By Leon Gauhman on Wednesday 6 July 2022
The UK's new chancellor of the exchequer should prioritise his predecessor Rishi Sunak's crypto plans, writes Elsewhen's Leon Gauhman.
Congratulations on your promotion: commiserations on the circumstances. With political upheaval and soaring inflation, rescuing crypto might not be high up your to-do list. In my view it’s an opportunity for the UK to demonstrate leadership and make a difference: two qualities in seriously short supply within your government.
In April your predecessor unveiled his latest economic master plan – to make the UK "a global hub for crypto-asset technology." Just a few weeks later, the market went into a nosedive which some experts predict is the start of a protracted crypto winter.
With poster child cryptocurrencies like Bitcoin and Ethereum having lost around 50-60% of their value since May, you have a stark choice, Chancellor. You could quietly drop Rishi’s crypto hub idea: Or you could create a world-class crypto ecosystem that leans into the current carnage.

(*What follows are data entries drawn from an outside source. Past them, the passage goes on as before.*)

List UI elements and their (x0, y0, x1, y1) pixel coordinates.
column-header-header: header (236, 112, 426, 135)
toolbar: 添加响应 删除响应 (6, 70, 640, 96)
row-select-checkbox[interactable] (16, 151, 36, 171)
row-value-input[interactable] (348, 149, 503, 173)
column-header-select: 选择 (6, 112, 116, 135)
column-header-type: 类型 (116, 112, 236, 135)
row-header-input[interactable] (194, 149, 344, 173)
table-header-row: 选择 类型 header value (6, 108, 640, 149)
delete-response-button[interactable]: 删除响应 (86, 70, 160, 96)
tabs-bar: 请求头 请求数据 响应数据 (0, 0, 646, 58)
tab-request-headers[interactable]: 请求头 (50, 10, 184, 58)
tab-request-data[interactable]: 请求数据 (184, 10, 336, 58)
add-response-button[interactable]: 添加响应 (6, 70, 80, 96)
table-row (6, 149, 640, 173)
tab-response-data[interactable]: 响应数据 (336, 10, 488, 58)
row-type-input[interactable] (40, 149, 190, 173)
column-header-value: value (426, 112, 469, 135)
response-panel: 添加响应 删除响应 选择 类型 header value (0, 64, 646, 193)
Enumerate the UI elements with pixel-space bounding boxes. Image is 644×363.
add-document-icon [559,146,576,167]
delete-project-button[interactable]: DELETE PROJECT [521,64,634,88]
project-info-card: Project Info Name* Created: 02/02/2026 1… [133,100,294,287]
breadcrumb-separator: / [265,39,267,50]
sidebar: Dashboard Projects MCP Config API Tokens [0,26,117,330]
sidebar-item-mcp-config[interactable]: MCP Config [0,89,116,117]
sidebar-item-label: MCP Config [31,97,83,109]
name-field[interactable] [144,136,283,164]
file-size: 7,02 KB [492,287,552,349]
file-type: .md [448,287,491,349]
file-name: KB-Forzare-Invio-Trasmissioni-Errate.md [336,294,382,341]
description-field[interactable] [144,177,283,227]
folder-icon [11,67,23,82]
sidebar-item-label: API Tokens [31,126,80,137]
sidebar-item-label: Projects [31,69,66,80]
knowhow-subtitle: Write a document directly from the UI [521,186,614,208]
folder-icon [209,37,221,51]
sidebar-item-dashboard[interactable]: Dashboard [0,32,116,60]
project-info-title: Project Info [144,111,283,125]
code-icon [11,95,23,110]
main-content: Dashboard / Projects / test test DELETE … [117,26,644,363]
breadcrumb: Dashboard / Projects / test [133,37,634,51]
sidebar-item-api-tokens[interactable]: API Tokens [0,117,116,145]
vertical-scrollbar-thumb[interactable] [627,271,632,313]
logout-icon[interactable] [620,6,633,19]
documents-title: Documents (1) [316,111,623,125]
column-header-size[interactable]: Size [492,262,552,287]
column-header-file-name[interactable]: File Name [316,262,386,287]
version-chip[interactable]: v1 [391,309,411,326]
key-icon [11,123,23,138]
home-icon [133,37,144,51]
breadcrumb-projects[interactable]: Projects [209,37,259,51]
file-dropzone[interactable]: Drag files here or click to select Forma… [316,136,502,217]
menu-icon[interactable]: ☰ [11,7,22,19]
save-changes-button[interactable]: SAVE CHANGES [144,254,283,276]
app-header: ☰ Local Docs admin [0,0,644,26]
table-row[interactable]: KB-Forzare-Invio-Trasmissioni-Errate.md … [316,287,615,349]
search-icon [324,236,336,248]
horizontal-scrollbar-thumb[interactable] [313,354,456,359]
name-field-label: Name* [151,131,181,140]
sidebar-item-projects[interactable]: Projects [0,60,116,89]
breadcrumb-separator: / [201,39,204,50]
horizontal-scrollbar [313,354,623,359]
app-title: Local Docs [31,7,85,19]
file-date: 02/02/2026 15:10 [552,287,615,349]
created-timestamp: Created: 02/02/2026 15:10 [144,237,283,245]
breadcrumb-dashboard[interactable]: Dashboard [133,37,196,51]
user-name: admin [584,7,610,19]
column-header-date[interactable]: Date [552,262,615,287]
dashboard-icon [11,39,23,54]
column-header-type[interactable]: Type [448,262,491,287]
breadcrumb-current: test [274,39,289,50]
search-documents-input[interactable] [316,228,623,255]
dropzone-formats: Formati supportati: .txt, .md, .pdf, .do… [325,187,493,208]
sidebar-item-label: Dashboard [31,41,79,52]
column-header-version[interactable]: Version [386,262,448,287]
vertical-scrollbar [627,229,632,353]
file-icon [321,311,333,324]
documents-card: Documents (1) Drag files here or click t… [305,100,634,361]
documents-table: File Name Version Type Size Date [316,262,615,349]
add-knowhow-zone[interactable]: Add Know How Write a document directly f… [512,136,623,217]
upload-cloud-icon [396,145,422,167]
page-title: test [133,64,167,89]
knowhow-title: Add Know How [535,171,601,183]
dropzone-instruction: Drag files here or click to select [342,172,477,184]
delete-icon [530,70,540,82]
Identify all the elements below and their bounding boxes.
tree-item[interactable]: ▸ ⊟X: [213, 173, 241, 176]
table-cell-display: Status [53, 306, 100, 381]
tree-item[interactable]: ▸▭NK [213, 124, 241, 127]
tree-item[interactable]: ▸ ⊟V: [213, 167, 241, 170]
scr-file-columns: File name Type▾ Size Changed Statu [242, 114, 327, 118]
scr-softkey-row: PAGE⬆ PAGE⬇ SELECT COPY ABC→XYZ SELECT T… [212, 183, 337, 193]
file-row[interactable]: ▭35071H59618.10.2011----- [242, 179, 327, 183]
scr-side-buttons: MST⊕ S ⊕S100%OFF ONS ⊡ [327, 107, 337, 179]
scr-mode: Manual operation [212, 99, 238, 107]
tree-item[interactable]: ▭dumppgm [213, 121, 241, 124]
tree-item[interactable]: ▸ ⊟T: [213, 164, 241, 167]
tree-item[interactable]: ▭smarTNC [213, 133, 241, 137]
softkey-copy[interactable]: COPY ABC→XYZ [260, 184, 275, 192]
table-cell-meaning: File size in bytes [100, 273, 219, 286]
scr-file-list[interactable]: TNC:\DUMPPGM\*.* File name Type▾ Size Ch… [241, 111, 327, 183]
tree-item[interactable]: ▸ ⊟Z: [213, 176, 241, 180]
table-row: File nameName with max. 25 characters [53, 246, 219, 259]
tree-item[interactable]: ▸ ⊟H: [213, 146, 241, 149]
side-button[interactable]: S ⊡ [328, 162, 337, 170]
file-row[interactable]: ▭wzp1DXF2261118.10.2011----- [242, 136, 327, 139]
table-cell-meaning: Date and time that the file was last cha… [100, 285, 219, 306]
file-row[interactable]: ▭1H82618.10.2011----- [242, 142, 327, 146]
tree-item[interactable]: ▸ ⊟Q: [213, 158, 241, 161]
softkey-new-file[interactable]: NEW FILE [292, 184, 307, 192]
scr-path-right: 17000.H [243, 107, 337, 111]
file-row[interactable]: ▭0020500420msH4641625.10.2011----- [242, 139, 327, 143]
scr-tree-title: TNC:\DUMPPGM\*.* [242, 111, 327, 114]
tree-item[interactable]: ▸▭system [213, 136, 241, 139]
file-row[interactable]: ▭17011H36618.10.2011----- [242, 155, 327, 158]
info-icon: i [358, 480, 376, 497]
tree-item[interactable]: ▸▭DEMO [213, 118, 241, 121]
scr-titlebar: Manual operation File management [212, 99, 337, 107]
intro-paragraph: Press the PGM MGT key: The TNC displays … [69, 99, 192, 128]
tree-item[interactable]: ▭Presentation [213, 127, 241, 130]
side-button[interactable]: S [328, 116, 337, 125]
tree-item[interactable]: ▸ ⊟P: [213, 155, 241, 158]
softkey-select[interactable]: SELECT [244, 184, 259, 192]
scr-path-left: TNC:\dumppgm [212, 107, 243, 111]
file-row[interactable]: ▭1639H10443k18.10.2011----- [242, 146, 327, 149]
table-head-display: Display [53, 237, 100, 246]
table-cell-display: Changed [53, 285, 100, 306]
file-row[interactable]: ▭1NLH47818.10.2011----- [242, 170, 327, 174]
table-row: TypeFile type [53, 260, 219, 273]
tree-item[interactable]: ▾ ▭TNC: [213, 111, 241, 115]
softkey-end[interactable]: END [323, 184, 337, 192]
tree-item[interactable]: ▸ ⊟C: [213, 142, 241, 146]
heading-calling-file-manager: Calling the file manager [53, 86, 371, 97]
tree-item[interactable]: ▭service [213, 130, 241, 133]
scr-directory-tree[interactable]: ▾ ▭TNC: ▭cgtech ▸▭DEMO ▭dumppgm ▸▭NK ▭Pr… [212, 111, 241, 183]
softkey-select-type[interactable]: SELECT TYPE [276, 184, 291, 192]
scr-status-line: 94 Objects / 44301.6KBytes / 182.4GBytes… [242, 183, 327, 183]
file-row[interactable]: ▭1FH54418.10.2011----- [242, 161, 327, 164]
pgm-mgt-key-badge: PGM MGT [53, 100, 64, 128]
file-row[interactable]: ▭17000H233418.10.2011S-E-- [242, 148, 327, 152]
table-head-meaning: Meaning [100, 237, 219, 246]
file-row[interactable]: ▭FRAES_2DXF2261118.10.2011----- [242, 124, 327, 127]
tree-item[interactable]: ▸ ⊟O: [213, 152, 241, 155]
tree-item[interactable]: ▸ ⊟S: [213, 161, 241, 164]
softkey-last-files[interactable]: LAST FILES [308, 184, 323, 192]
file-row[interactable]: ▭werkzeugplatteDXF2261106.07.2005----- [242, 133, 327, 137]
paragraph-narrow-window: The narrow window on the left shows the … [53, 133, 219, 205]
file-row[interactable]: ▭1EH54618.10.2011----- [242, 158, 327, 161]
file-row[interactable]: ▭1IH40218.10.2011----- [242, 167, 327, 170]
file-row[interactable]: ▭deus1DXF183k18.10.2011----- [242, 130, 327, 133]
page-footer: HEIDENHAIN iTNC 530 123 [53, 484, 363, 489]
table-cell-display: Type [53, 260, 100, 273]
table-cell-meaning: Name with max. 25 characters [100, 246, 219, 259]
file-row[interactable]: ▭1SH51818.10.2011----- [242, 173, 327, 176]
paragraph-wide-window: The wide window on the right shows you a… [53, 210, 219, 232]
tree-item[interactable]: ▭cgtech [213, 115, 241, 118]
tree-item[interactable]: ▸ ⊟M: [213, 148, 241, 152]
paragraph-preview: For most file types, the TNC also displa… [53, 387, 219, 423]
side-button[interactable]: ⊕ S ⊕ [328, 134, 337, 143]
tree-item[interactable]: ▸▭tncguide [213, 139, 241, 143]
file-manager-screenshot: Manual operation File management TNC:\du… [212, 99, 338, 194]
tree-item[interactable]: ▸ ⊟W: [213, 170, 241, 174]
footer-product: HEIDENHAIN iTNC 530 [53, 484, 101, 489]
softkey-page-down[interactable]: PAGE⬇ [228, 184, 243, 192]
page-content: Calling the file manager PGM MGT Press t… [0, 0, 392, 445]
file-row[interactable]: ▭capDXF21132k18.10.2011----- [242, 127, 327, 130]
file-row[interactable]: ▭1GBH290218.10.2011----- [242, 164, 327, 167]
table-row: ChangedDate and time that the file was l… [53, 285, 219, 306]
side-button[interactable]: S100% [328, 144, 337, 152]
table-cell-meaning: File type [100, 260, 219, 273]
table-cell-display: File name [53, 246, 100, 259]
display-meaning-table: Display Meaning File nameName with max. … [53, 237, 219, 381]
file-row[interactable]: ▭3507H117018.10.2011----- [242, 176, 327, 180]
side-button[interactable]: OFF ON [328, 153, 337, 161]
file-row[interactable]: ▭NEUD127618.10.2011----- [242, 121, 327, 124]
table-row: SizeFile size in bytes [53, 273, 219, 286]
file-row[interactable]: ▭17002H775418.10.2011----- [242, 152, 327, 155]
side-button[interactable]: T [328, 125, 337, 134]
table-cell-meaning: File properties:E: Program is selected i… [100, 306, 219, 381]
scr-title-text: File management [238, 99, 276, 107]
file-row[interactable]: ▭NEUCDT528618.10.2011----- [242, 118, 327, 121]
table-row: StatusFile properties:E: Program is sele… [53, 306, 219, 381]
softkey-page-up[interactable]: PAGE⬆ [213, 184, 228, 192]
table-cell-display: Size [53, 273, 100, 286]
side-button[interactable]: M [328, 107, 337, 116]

In my view, Nadhim, you should push ahead with Rishi’s crypto-coated vision but channel your energies into creating a Bank of England-backed digital currency. If the current crisis tells us anything, it's that crypto needs some grown-ups in the room.
Pre-crash, this move might have made you look like a crypto sector killjoy seeking to clip the wings of crypto entrepreneurs. But with so-called stablecoins like Terra collapsing, Tether losing investors' confidence, crypto's future now depends on its successful integration and interaction with the traditional world of fiat finance.
Here are five reasons you should get on the phone with Andrew Bailey and start planning that Digital Pound.
Salvage the sector’s true value: The time has come for crypto to mature out of its anarchic teenage phase. Beyond the unrealistic, utopian vision of decentralisation, there are powerful reasons to support a blockchain-based decentralised finance model (greater transparency, easier composability and interoperability, improved accessibility for the underbanked). Rishi’s hunch that there is value in crypto tech is correct, but the ongoing chaos in the market shows that Bitcoin and privately backed stablecoins are not fit for purpose when it comes to underpinning the crypto economy. Crypto's survival depends on creating a solid foundation that uses central bank digital currencies as the spine of the crypto ecosystem.
Display crypto leadership: Around 80% of central banks are looking at CBDCs. But only China and Nigeria have started down the path meaningfully. The UK is currently consulting on plans that could lead to a CBDC by the second half of the current decade. Accelerating that glacial timeframe, Nadhim, is key to creating a global crypto hub. The launch of a digital pound, a stablecoin backed by the Bank of England, whose value doesn’t fluctuate and that can always be redeemed by fiat, could be the defining element of the UK’s crypto leadership.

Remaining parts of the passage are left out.